Understanding relationships
Last updated
Last updated
Sometimes, we are not interested in either describing groups or validating their differences. Instead, we may be interested in relationships between variables. For example, we might want to how much income level affects life expectancy, and even compare that to the effect of sex and healthcare expenditure. This is an area of statistics that quickly grows in complexity (see e.g. ). For this short introduction, we will thus only limit ourselves to the most simple of methods, intended to just convey the general gist of what these are about.

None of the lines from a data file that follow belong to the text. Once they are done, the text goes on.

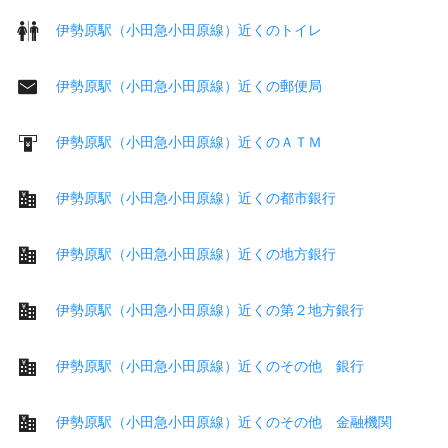
伊勢原駅（小田急小田原線）近くのトイレ
伊勢原駅（小田急小田原線）近くの郵便局
伊勢原駅（小田急小田原線）近くのＡＴＭ
伊勢原駅（小田急小田原線）近くの都市銀行
伊勢原駅（小田急小田原線）近くの地方銀行
伊勢原駅（小田急小田原線）近くの第２地方銀行
伊勢原駅（小田急小田原線）近くのその他 銀行
伊勢原駅（小田急小田原線）近くのその他 金融機関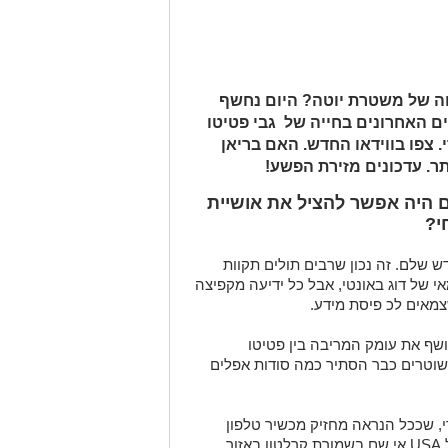
חה של משטרת יוטה? היום נחשף
ים האחרונים בחייה של גבי פטיטו
. צפו בווידאו החדש. האם בריאן
תתר. עדכונים מזירת הפשע!
ם היה אפשר להציל את אושיית
י?
 שלם. זה נכון שרבים תולים תקוות
העצמאי של דוג באונטי, אבל כל ידיעה מקפיצה
מאים לכ פיסת מידע.
שף את עומק המריבה בין פטיטו
וטרים כבר הסתיר כמה סודות אפלים
, שככל הנראה מחזיק מכשיר טלפון
נוסף ומסתתר, להערכת כוחות הבטחון של USA אי שם בשמורת קרלטון באזור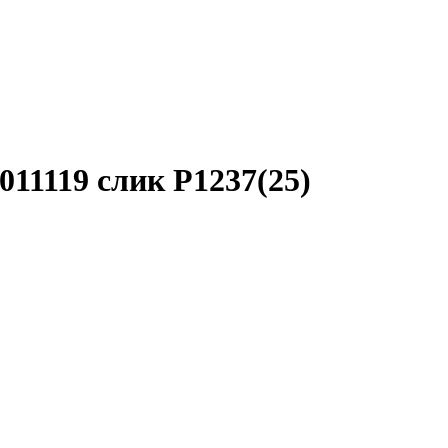
011119 слик P1237(25)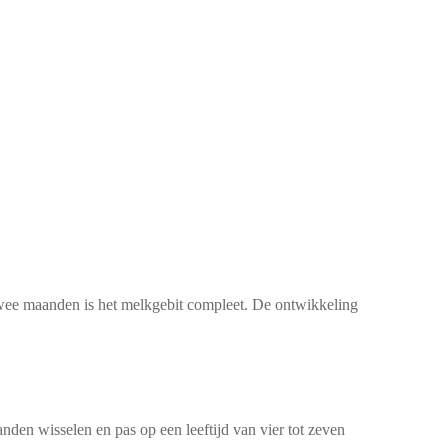
twee maanden is het melkgebit compleet. De ontwikkeling
nden wisselen en pas op een leeftijd van vier tot zeven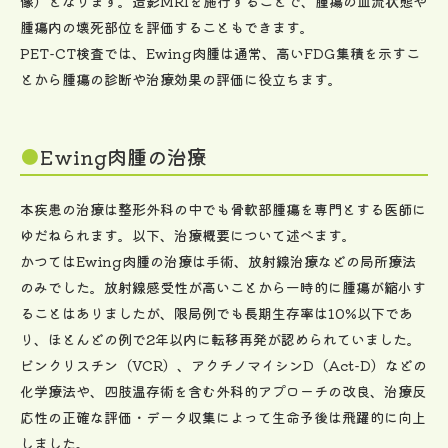
像）となります。造影MRIを施行することで、腫瘍の血流状態や
腫瘍内の壊死部位を評価することもできます。
PET-CT検査では、Ewing肉腫は通常、高いFDG集積を示すこ
とから腫瘍の診断や治療効果の評価に役立ちます。
Ewing肉腫の治療
本疾患の治療は整形外科の中でも骨軟部腫瘍を専門とする医師に
ゆだねられます。以下、治療概要について述べます。
かつてはEwing肉腫の治療は手術、放射線治療などの局所療法
のみでした。放射線感受性が高いことから一時的に腫瘍が縮小す
ることはありましたが、限局例でも長期生存率は10%以下であ
り、ほとんどの例で2年以内に転移再発が認められていました。
ビンクリスチン（VCR）、アクチノマイシンD（Act-D）などの
化学療法や、四肢温存術を含む外科的アプローチの改良、治療反
応性の正確な評価・データ収集によって生命予後は飛躍的に向上
しました。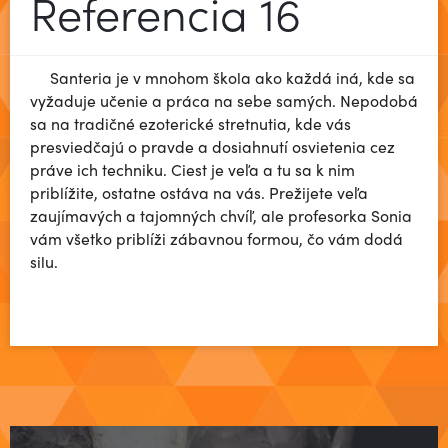
Referencia 16
Santeria je v mnohom škola ako každá iná, kde sa
vyžaduje učenie a práca na sebe samých. Nepodobá
sa na tradičné ezoterické stretnutia, kde vás
presviedčajú o pravde a dosiahnutí osvietenia cez
práve ich techniku. Ciest je veľa a tu sa k nim
priblížite, ostatne ostáva na vás. Prežijete veľa
zaujímavých a tajomných chvíľ, ale profesorka Sonia
vám všetko priblíži zábavnou formou, čo vám dodá
silu.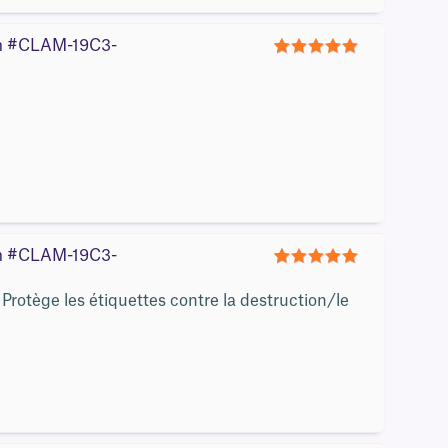
0 m #CLAM-19C3-
5
0 m #CLAM-19C3-
5
Protège les étiquettes contre la destruction/le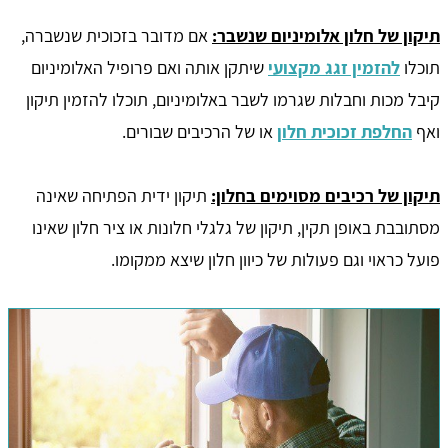
תיקון של חלון אלומיניום שנשבר:
אם מדובר בזכוכית שנשברה,
תוכלו
להזמין זגג מקצועי
שיתקן אותה ואם פרופיל האלומיניום
קיבל מכות וחבלות שגרמו לשבר באלומיניום, תוכלו להזמין תיקון
ואף
החלפת זכוכית חלון
או של הרכיבים שבורים.
תיקון של רכיבים מסוימים בחלון:
תיקון ידית הפתיחה שאינה
מסתובבת באופן תקין, תיקון של גלגלי חלונות או ציר חלון שאינו
פועל כראוי וגם פעולות של כיוון חלון שיצא ממקומו.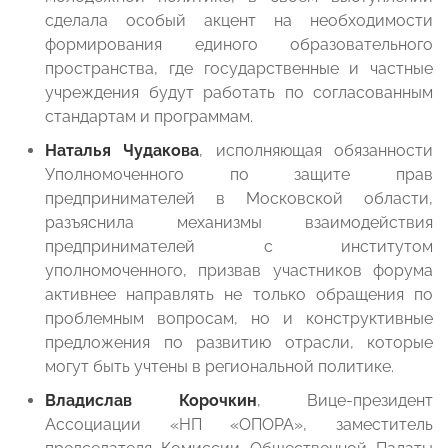
сделала особый акцент на необходимости
формирования единого образовательного
пространства, где государственные и частные
учреждения будут работать по согласованным
стандартам и программам.
Наталья Чудакова
, исполняющая обязанности
Уполномоченного по защите прав
предпринимателей в Московской области,
разъяснила механизмы взаимодействия
предпринимателей с институтом
уполномоченного, призвав участников форума
активнее направлять не только обращения по
проблемным вопросам, но и конструктивные
предложения по развитию отрасли, которые
могут быть учтены в региональной политике.
Владислав Корочкин
, Вице-президент
Ассоциации «НП «ОПОРА», заместитель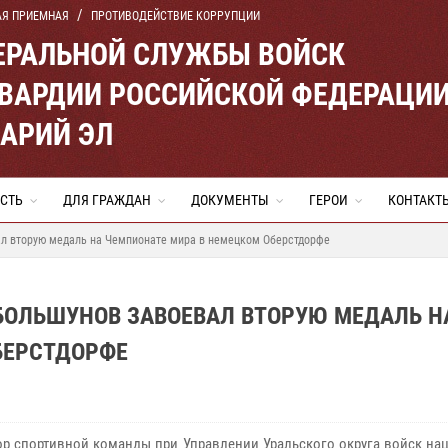
АЯ ПРИЕМНАЯ
ПРОТИВОДЕЙСТВИЕ КОРРУПЦИИ
ЕРАЛЬНОЙ СЛУЖБЫ ВОЙСК
ВАРДИИ РОССИЙСКОЙ ФЕДЕРАЦИ
МАРИЙ ЭЛ
СТЬ
ДЛЯ ГРАЖДАН
ДОКУМЕНТЫ
ГЕРОИ
КОНТАКТ
л вторую медаль на Чемпионате мира в немецком Оберстдорфе
БОЛЬШУНОВ ЗАВОЕВАЛ ВТОРУЮ МЕДАЛЬ Н
БЕРСТДОРФЕ
ор спортивной команды при Управлении Уральского округа войск на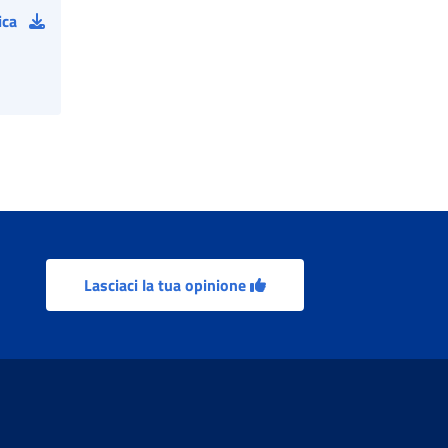
ica
Lasciaci la tua opinione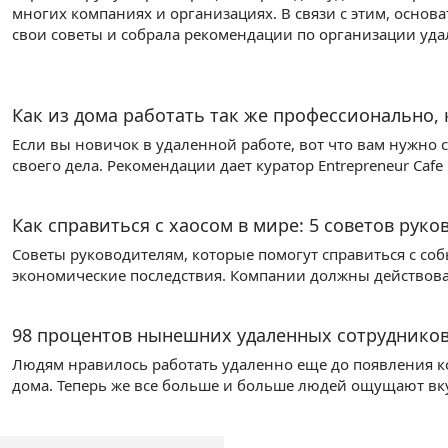
многих компаниях и организациях. В связи с этим, основа
свои советы и собрала рекомендации по организации уд
Как из дома работать так же профессионально, 
Если вы новичок в удаленной работе, вот что вам нужно 
своего дела. Рекомендации дает куратор Entrepreneur Cafe
Как справиться с хаосом в мире: 5 советов рук
Советы руководителям, которые помогут справиться с с
экономические последствия. Компании должны действова
98 процентов нынешних удаленных сотрудников
Людям нравилось работать удаленно еще до появления к
дома. Теперь же все больше и больше людей ощущают вку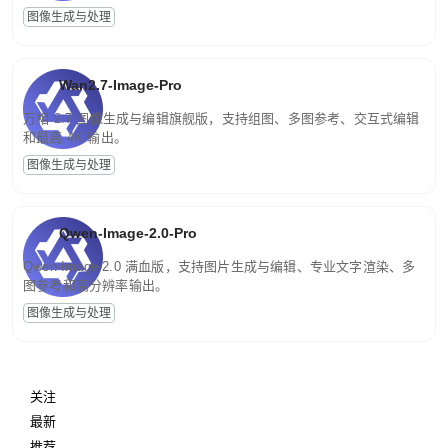
图像生成与处理
Wan2.7-Image-Pro
万相 2.7 图像生成与编辑旗舰版，支持组图、多图参考、交互式编辑
和最高 4K 输出。
图像生成与处理
Qwen-Image-2.0-Pro
Qwen-Image-2.0 满血版，支持图片生成与编辑、专业文字渲染、多
图参考和高分辨率输出。
图像生成与处理
关注
最新
推荐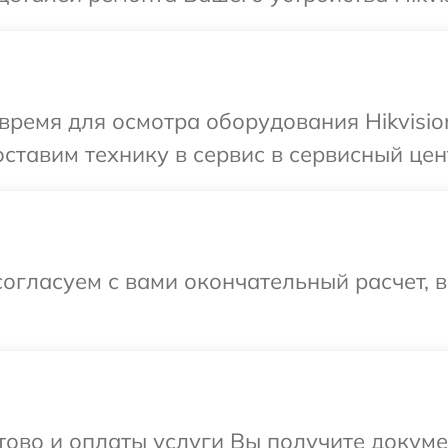
время для осмотра оборудования Hikvisio
тавим технику в сервис в сервисный цент
огласуем с вами окончательный расчет, 
отово и оплаты услуги Вы получите докум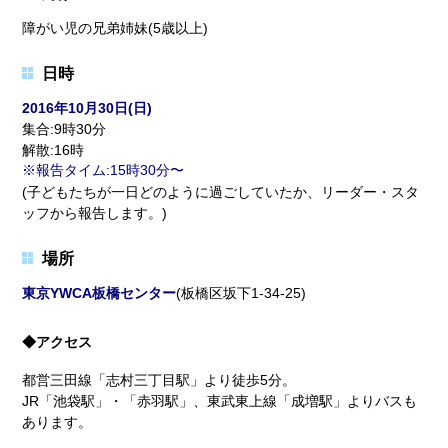
障がい児の兄弟姉妹(5歳以上)
日時
2016年10月30日(日)
集合:9時30分
解散:16時
報告タイム:15時30分〜
(子どもたちが一日どのように過ごしていたか、リーダー・スタ
ッフから報告します。)
場所
東京YWCA板橋センター
(板橋区坂下1-34-25)
◆アクセス
都営三田線「志村三丁目駅」より徒歩5分。
JR「池袋駅」・「赤羽駅」、東武東上線「成増駅」よりバスも
あります。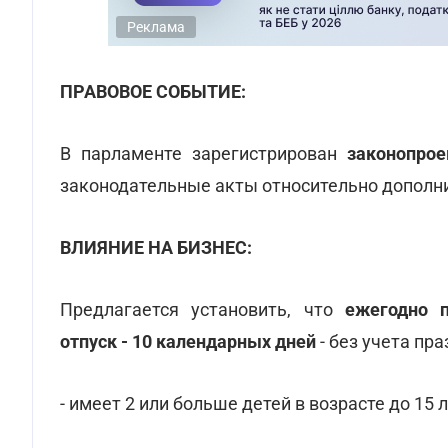
Реклама
ПРАВОВОЕ СОБЫТИЕ:
В парламенте зарегистрирован
законопро
законодательные акты относительно дополн
ВЛИЯНИЕ НА БИЗНЕС:
Предлагается установить, что
ежегодно 
отпуск - 10 календарных дней
- без учета пр
- имеет 2 или больше детей в возрасте до 15 л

When wanting to evaluate the relationship between two numerical variables (e.g. life expectancy and healthcare spending), the simplest approach is to look at their correlation. Correlation measures the extent to which the variables are linearly related, i.e. have a relationship where if one variable grows a certain amount, the second variable either grows or diminishes a proportional amount (e.g. that for every 100 million spent into healthcare, life expectancy would increase by a year - note also that as stated, correlation only accounts for linear relationships, so, for example, would not be able to model diminishing returns in healthcare spending, etc).
Stepping on from correlation, one may want to start building a formal model of the data, through which one could posit and verify laws about the world that gave rise to it. While such models can grow increasingly complex (again see e.g. ), it is good again to start with the simplest of such models: a linear regression model. Here, the idea is to formally code the linear relationships sought for through correlation. For example, to come up with a formula that the height of a person is 50cm+8times their hand size in cm (height=50+8*hand size).